Le prese il mento e finalmente la baciò. Fresca e dolce, l’aveva desiderato dalla prima volta che l’aveva avuta. Le loro lingue si incontrarono, scatenando una voglia di prendersi senza limiti, senza nascondersi, faccia a faccia. Ad armi pari.
Si spogliarono senza smettere di baciarsi, di mangiarsi con gli occhi, liberi di sapere dell’altro.
La toccava, la sua carne, la sua pelle liscia e setosa, i suoi muscoli, i suoi seni piccoli e pieni.

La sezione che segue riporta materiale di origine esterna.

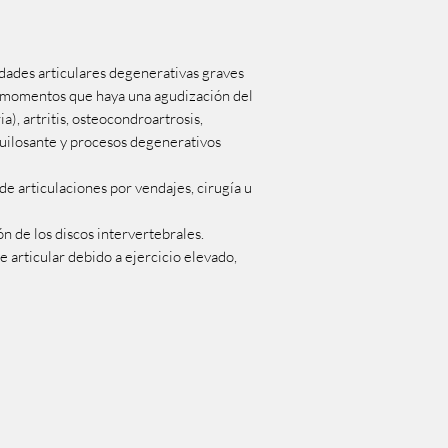
dades articulares degenerativas graves
os momentos que haya una agudización del
a), artritis, osteocondroartrosis,
quilosante y procesos degenerativos
de articulaciones por vendajes, cirugía u
ión de los discos intervertebrales.
 articular debido a ejercicio elevado,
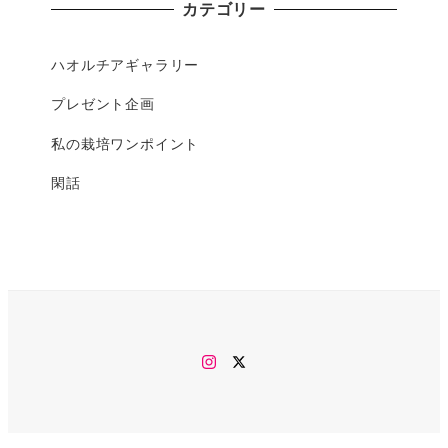
カテゴリー
ハオルチアギャラリー
プレゼント企画
私の栽培ワンポイント
閑話
Instagram
twitter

Si abbassò e prese un capezzolo, un pezzetto di lei da leccare.
Poteva assaggiare quello che aveva desiderato tutto quel tempo.

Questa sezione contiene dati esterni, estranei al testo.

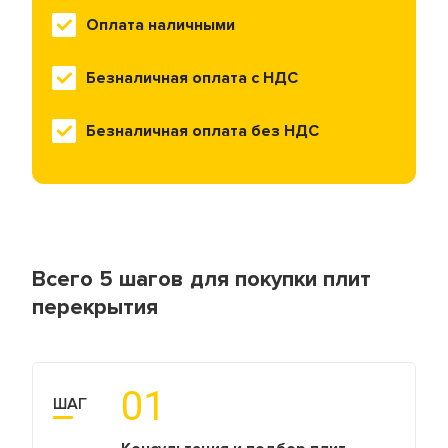
всегда готовы
Оплата наличными
Мы следим за
найти
каждым этапом
оптимальное
доставки, чтобы
решение для
Безналичная оплата с НДС
наши клиенты
вашего
получали
проекта.
идеально
Безналичная оплата без НДС
подходящие
материалы.
Всего 5 шагов для покупки плит
перекрытия
01
ШАГ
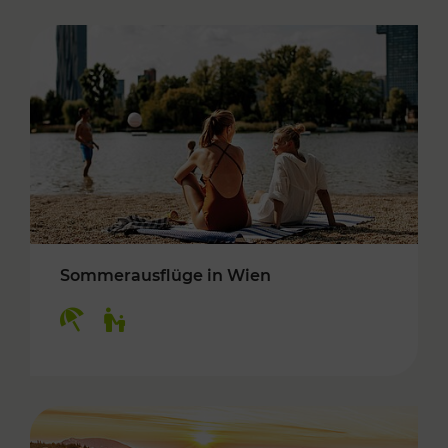
Sommerausflüge in Wien
Kategorien: Erholung, Für Kinder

Lei ricambiava leccandolo a sua volta sul collo, sul petto. Si buttarono sul giaciglio, sentire la sua pelle sfregarsi addosso lo faceva impazzire, voleva conoscere tutto di lei.
Le apri le gambe e guardò la sua intimità, sorrise, era già bella bagnata, lo desiderava e questo lo eccitava ai limes. Voleva vedere.
Vedere lei prenderlo e godere.
Si dispose sopra in un continuo toccarsi con le mani e con la bocca e la penetrò.
Si guardarono e tacitamente in accordo, si mossero a prendersi e a darsi piacere.
Il piacere era immenso, non solo la penetrazione ma anche lo strusciarsi dei due corpi, l'avvinghiarsi delle lingue lo mandava in delirio.
Ora era lui a dare il ritmo, a decidere quando e come godere.
La schiacciava sotto di sé, le prese il sedere e diede il ritmo alle sue spinte.
Troppo facile!! Voleva godersela!
Si staccò col disappunto di lei e la girò prendendola per i fianchi, la penetrò da dietro senza lasciarle il tempo di capire e via di colpi incalzanti. Per Giunone gli mancava poco e sentire i gemiti della donna che sbattuta dal suo pene veniva, lo eccitò ancora di più!
Si abbassò sulla sua schiena e le prese i seni tra le mani e dandole gli ultimi colpi gridò tutto il suo piacere inondandola di sé.
Si staccò sfinito e le si mise di fianco. Vicini, respiravano profondamente cercando di riprendersi, senza mai smettere di guardarsi.
Poi un'immagine: lei che gli sorride e si mette la sua mano sul ventre.
Oh Minerva!! Era pregna di lui!
Come aveva fatto a non pensarci!
La strinse a sé, per la prima volta ebbe paura, ora lo aspettava la missione più importante della sua vita, riportare Elke con lui fino a Roma.

L'ho immaginato come un fumetto di Zanotto, tipo Barbara o Yor.